» **EXERCISE DETAILS**:
Return, word for word, only the lines of the data below that lie between the line with "ТУНИКА ДЛЯ БЕРЕМЕННЫХ ВОЗДУХ" and the line with "அரசு மின்சார பேருந்துகளை தனியார்", those two lines included.

[[ AVAILABLE DATA open ]]

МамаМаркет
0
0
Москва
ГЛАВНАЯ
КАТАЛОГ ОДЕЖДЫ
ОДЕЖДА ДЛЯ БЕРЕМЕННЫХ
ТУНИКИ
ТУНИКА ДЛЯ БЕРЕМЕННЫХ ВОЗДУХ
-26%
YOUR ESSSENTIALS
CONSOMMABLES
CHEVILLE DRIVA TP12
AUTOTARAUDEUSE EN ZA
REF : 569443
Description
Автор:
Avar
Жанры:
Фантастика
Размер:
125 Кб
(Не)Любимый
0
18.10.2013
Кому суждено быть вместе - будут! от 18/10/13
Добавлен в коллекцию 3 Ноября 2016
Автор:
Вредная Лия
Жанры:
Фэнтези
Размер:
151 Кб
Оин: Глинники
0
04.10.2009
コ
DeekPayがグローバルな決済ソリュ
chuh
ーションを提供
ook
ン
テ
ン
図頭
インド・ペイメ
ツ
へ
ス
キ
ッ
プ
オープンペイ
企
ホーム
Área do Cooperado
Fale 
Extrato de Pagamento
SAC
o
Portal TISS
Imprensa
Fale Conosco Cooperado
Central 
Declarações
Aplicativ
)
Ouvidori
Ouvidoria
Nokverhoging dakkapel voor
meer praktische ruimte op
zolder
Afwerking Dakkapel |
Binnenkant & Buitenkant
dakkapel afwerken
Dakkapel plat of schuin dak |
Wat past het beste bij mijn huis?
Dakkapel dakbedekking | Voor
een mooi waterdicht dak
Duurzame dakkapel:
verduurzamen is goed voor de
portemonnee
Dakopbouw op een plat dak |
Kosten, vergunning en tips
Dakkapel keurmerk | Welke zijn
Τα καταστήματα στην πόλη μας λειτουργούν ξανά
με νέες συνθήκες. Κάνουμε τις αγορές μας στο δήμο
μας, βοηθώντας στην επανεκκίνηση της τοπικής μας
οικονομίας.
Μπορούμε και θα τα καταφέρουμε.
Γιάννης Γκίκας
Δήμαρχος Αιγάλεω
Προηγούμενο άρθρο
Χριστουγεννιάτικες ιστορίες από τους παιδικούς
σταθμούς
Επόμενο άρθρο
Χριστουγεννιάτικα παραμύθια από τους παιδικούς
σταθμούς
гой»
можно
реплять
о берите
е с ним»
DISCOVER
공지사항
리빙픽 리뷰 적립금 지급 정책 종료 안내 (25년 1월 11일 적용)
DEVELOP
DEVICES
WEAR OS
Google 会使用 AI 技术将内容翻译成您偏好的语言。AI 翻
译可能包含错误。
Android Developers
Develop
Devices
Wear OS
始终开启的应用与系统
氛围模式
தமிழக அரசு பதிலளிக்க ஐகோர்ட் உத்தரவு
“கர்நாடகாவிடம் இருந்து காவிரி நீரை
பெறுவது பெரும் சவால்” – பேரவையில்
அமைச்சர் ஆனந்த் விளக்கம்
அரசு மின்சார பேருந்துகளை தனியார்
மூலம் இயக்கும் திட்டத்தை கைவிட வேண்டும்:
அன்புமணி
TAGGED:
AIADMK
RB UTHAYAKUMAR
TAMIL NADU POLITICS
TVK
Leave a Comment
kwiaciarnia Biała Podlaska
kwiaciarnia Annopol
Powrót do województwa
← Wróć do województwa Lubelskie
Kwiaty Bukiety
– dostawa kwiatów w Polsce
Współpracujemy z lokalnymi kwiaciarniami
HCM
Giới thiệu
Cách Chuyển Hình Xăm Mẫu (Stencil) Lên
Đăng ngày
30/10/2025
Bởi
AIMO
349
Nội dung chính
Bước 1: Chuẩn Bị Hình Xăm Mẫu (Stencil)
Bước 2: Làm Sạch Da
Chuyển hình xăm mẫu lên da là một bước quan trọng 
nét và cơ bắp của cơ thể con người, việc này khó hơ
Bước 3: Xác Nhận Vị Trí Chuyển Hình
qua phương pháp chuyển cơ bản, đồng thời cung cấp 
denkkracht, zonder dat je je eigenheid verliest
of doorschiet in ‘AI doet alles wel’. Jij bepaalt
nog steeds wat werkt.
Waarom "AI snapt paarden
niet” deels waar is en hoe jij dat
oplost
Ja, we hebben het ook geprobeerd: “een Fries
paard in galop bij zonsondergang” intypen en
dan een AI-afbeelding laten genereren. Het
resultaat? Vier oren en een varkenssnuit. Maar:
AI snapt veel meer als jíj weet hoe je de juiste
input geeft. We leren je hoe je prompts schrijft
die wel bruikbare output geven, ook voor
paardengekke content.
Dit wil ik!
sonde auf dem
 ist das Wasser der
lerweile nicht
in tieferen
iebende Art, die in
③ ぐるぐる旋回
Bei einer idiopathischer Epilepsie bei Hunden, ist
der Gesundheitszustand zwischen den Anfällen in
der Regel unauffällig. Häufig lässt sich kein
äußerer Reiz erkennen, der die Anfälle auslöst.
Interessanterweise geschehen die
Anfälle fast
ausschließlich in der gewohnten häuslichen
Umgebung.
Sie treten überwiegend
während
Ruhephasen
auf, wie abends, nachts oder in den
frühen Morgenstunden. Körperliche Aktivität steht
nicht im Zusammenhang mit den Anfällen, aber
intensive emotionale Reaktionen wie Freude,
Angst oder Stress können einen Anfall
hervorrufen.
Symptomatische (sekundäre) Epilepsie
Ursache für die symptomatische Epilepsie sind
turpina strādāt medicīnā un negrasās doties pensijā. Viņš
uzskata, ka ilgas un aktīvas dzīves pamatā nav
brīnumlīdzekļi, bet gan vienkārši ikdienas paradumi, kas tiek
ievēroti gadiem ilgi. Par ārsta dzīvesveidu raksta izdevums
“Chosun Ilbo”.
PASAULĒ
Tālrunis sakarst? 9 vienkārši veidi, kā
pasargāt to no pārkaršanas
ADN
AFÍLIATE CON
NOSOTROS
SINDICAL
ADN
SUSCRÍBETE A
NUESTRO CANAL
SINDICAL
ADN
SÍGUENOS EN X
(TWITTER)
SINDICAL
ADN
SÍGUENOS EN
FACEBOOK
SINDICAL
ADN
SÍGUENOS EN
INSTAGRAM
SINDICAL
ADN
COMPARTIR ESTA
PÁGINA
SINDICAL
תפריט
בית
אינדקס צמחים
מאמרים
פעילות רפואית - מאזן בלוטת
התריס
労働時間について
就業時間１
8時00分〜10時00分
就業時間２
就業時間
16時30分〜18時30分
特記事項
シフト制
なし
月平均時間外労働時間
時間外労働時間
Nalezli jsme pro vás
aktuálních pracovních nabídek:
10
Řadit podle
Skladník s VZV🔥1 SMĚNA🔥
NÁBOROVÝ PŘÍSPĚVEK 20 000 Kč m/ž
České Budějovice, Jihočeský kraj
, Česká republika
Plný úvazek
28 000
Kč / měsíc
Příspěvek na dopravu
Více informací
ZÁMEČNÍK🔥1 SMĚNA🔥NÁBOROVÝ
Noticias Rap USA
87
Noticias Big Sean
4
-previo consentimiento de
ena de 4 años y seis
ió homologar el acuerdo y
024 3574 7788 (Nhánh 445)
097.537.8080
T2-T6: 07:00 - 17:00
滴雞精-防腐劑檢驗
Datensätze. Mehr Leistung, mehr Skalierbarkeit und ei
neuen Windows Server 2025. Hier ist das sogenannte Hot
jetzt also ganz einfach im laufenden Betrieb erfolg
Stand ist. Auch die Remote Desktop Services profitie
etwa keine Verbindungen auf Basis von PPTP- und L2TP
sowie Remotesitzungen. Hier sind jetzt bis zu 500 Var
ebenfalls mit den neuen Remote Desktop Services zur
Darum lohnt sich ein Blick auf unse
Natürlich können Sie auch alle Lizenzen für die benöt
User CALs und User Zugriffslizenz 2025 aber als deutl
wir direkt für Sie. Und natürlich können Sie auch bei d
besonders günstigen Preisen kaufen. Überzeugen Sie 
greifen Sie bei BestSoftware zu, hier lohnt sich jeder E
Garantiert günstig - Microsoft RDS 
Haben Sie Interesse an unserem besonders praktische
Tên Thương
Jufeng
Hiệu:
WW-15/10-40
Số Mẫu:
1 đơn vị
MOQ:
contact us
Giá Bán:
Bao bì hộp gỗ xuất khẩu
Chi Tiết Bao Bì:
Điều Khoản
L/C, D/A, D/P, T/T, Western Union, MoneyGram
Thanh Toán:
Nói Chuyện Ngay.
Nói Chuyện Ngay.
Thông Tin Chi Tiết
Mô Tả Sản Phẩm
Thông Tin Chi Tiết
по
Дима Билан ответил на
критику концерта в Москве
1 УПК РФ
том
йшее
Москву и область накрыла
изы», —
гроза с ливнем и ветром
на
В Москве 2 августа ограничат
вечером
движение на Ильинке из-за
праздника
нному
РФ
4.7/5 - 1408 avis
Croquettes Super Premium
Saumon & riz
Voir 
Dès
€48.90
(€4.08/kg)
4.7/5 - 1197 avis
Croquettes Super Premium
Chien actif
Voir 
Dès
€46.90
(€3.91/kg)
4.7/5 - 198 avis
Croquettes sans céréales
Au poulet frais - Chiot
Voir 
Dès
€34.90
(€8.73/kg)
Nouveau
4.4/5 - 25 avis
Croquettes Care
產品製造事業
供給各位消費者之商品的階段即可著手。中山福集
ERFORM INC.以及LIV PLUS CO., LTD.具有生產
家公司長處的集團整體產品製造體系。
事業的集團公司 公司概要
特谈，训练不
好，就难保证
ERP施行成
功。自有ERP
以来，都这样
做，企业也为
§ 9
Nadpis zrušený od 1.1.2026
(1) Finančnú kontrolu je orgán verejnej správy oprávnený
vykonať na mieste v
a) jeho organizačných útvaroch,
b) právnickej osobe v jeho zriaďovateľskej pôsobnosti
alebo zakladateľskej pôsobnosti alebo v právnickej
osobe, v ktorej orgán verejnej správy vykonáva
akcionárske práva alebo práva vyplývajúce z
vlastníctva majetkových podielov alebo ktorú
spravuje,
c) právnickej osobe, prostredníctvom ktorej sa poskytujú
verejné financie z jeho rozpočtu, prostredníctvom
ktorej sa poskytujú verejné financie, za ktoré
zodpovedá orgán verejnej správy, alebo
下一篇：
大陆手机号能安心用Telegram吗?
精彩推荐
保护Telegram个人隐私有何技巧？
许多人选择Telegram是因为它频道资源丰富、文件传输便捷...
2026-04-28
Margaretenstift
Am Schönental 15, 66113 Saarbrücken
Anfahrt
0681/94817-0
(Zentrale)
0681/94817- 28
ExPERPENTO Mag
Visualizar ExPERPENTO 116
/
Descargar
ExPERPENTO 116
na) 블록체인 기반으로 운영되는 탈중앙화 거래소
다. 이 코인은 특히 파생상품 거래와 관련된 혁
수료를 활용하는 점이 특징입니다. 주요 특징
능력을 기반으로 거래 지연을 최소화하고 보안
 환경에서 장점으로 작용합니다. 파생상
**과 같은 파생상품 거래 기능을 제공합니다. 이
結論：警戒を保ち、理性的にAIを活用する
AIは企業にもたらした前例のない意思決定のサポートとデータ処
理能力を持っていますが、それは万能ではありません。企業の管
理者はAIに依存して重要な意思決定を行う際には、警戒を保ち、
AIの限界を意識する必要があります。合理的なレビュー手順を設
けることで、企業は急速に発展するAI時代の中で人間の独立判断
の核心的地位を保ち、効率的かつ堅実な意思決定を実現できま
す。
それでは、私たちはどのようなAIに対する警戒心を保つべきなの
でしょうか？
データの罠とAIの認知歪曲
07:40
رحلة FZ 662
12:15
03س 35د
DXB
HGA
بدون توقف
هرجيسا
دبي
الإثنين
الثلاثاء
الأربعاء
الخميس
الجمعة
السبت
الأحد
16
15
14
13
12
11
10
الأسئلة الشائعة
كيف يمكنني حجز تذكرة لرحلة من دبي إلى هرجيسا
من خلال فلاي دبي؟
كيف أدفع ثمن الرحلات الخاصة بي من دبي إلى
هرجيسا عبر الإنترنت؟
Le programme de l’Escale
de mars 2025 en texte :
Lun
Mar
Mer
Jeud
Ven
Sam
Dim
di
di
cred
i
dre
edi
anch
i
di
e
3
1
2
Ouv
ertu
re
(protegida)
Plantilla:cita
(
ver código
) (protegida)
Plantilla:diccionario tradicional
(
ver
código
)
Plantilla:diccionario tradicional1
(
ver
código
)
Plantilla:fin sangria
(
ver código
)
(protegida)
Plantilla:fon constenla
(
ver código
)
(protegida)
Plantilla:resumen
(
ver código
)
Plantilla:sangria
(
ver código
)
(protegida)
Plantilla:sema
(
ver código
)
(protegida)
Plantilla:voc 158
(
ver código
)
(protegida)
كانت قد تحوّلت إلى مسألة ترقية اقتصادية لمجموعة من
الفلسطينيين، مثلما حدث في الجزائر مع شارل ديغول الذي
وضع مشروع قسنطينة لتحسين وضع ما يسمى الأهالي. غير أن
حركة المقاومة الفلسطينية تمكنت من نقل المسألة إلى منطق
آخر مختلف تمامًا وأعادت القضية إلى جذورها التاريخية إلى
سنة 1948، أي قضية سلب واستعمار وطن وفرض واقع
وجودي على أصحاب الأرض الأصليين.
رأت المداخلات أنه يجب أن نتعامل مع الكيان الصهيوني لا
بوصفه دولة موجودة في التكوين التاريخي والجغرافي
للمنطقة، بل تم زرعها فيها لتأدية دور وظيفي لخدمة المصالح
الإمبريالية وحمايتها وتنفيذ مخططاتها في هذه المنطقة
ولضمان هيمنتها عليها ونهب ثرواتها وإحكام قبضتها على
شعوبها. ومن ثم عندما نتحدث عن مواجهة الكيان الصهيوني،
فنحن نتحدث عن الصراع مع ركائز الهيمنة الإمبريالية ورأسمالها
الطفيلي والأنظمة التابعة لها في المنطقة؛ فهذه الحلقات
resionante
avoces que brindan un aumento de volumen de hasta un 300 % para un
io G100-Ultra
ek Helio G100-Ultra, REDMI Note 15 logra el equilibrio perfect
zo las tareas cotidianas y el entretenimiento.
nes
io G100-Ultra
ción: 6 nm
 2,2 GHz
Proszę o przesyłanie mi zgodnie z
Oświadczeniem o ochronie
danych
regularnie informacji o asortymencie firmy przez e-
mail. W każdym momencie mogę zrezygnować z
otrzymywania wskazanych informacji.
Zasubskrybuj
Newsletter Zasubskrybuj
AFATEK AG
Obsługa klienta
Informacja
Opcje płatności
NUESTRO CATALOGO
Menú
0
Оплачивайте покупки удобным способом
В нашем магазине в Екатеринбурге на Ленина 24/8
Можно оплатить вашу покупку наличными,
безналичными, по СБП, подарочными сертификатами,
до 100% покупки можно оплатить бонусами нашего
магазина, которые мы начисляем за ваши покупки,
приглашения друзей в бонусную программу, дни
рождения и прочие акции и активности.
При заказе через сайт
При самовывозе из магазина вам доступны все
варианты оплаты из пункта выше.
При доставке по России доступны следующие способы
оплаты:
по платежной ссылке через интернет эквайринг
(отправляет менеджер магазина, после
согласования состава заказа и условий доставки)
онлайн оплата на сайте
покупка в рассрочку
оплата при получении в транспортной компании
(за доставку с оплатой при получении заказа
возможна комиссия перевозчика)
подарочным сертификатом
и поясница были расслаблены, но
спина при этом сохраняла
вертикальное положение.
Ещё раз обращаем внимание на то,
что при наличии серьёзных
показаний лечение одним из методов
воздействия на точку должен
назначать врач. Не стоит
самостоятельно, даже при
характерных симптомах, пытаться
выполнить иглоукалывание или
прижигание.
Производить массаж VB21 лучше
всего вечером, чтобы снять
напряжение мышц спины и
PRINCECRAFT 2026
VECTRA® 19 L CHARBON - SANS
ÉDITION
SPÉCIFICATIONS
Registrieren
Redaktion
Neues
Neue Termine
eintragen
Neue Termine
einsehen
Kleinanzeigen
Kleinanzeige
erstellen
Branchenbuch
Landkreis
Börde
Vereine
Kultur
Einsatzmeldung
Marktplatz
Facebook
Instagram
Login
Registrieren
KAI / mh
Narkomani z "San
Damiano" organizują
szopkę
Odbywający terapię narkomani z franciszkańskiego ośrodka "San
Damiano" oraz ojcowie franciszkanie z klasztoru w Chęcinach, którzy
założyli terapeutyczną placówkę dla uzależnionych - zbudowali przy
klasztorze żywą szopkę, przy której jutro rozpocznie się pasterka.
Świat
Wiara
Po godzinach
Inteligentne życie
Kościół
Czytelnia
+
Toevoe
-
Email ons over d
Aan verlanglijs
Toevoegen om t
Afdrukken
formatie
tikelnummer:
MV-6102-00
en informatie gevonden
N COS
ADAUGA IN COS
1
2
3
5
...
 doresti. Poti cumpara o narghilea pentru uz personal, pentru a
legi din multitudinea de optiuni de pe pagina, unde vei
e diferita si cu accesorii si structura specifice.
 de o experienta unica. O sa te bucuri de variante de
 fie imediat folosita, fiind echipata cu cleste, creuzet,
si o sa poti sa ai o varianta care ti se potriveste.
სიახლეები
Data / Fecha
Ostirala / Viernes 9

[[ AVAILABLE DATA closed ]]

» **EXERCISE RESPONSE**:
ТУНИКА ДЛЯ БЕРЕМЕННЫХ ВОЗДУХ
-26%
YOUR ESSSENTIALS
CONSOMMABLES
CHEVILLE DRIVA TP12
AUTOTARAUDEUSE EN ZA
REF : 569443
Description
Автор:
Avar
Жанры:
Фантастика
Размер:
125 Кб
(Не)Любимый
0
18.10.2013
Кому суждено быть вместе - будут! от 18/10/13
Добавлен в коллекцию 3 Ноября 2016
Автор:
Вредная Лия
Жанры:
Фэнтези
Размер:
151 Кб
Оин: Глинники
0
04.10.2009
コ
DeekPayがグローバルな決済ソリュ
chuh
ーションを提供
ook
ン
テ
ン
図頭
インド・ペイメ
ツ
へ
ス
キ
ッ
プ
オープンペイ
企
ホーム
Área do Cooperado
Fale 
Extrato de Pagamento
SAC
o
Portal TISS
Imprensa
Fale Conosco Cooperado
Central 
Declarações
Aplicativ
)
Ouvidori
Ouvidoria
Nokverhoging dakkapel voor
meer praktische ruimte op
zolder
Afwerking Dakkapel |
Binnenkant & Buitenkant
dakkapel afwerken
Dakkapel plat of schuin dak |
Wat past het beste bij mijn huis?
Dakkapel dakbedekking | Voor
een mooi waterdicht dak
Duurzame dakkapel:
verduurzamen is goed voor de
portemonnee
Dakopbouw op een plat dak |
Kosten, vergunning en tips
Dakkapel keurmerk | Welke zijn
Τα καταστήματα στην πόλη μας λειτουργούν ξανά
με νέες συνθήκες. Κάνουμε τις αγορές μας στο δήμο
μας, βοηθώντας στην επανεκκίνηση της τοπικής μας
οικονομίας.
Μπορούμε και θα τα καταφέρουμε.
Γιάννης Γκίκας
Δήμαρχος Αιγάλεω
Προηγούμενο άρθρο
Χριστουγεννιάτικες ιστορίες από τους παιδικούς
σταθμούς
Επόμενο άρθρο
Χριστουγεννιάτικα παραμύθια από τους παιδικούς
σταθμούς
гой»
можно
реплять
о берите
е с ним»
DISCOVER
공지사항
리빙픽 리뷰 적립금 지급 정책 종료 안내 (25년 1월 11일 적용)
DEVELOP
DEVICES
WEAR OS
Google 会使用 AI 技术将内容翻译成您偏好的语言。AI 翻
译可能包含错误。
Android Developers
Develop
Devices
Wear OS
始终开启的应用与系统
氛围模式
தமிழக அரசு பதிலளிக்க ஐகோர்ட் உத்தரவு
“கர்நாடகாவிடம் இருந்து காவிரி நீரை
பெறுவது பெரும் சவால்” – பேரவையில்
அமைச்சர் ஆனந்த் விளக்கம்
அரசு மின்சார பேருந்துகளை தனியார்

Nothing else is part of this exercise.